1-Satış vaadi sözleşmesi, buna dayanan tarafa kişisel hak sağlar. Aslında bu tür sözleşmeler, ileride yapılması kararlaştırılan satım sözleşmesinin öncüsüdür. Sözleşmedeki borcun yerine getirilmemesi halinde vaat alacaklısı, olan taraf Türk Medeni Kanununun 716. maddesinden yararlanarak taşınmazın hükmen tescilini mahkemeden talep edebilir. Diğer taraftan, satış vaadi sözleşmelerinin Tapu Kanununun 26. maddesi uyarınca tapu kütüğüne şerh edilme olanağı vardır. Şerhten amaç; ilişkin bulunduğu hukuki durumu üçüncü kişilere karşı ileri sürebilmenin sağlanmasıdır. Çünkü, bu halde hukuki duruma aleniyet kazandırılmış olur ve şerhten sonraki malikler üzerinde ayni bir etki özelliğini gösterir.
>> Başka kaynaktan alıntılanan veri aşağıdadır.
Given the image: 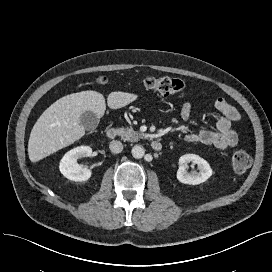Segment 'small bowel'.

Somut olaya gelince; davacının dayandığı sözleşme 10.03.2008 tarihini taşımaktadır. Davalının dayanağı olan sözleşme ise 12.08.2009 tarihlidir. Belirtildiği üzere her iki sözleşme de vaat alacaklısına kişisel hak sağlar. Yine belirtildiği üzere, sözleşmenin şerh edilmesi ancak taşınmazın şerhten sonraki malikleri üzerinde etkisini gösterir. Aynı taşınmazın değişik kişilere satışının vaadi halinde, Dairemizin uygulamasına göre kadim tarihli yani önceki tarihli olanına değer verilmelidir. Davacının dayandığı 10.03.2008 tarihli, sözleşme eski tarihli olduğundan ve 12.08.2009 tarihli sözleşme, bu sözleşmenin yapıldığı tarihten çok sonra tapu kütüğüne aynı tarihte şerh edildiğinden, davacının önceki tarihli sözleşmesine değer tanınarak istemin hüküm altına alınmasında bir yanılgı yoktur.

Yapılan yargılamaya, toplanan delillere ve tüm dosya içeriğine göre davalının aşağıdaki bendin kapsamı dışında kalan diğer temyiz itirazları açıklanan nedenle yerinde değildir.

2-Davalının diğer temyiz itirazlarına gelince; 12.08.2009 tarihli taşınmaz satış vaadi sözleşmesi, bir taahhüt işlemi olarak geçerlidir. Yukarıda belirtilen sebeplerle sözleşmenin vaat alacaklısı olan taraf mülkiyet aktarımı isteminde bulunamazsa da, sözleşme bir taahhüt işlemi olarak geçerli olduğundan vaat alacaklısı olan tarafın Borçlar Kanununun 96. maddesine dayanarak ademi ifa sebebiyle tazminat isteminde bulunması mümkündür. Dolayısıyla sözleşmenin tarafı olmayan davacı, 12.08.2009 tarihli sözleşmenin iptalini isteyemez. Bunun gibi, tapu kütüğündeki şerhin terkinini talep etmekte de kendi hukuku etkilenmediğinden hukuki bir yararı yoktur.

Mahkemece, yapılan bu saptamalar doğrultusunda, diğer istemin reddi yerine talebin bütünüyle hüküm altına alınması doğru olmamış, kararın açıklanan nedenle bozulması gerekmiştir.

SONUÇ: Yukarıda 1. bentte açıklanan nedenlerle davalı S. M.’in diğer temyiz itirazlarının reddine, hükmün 2. bentte yazılı nedenlerle BOZULMASINA, peşin yatırılan harcın istek halinde iadesine, 09.06.2011 tarihinde oybirliği ile karar verildi.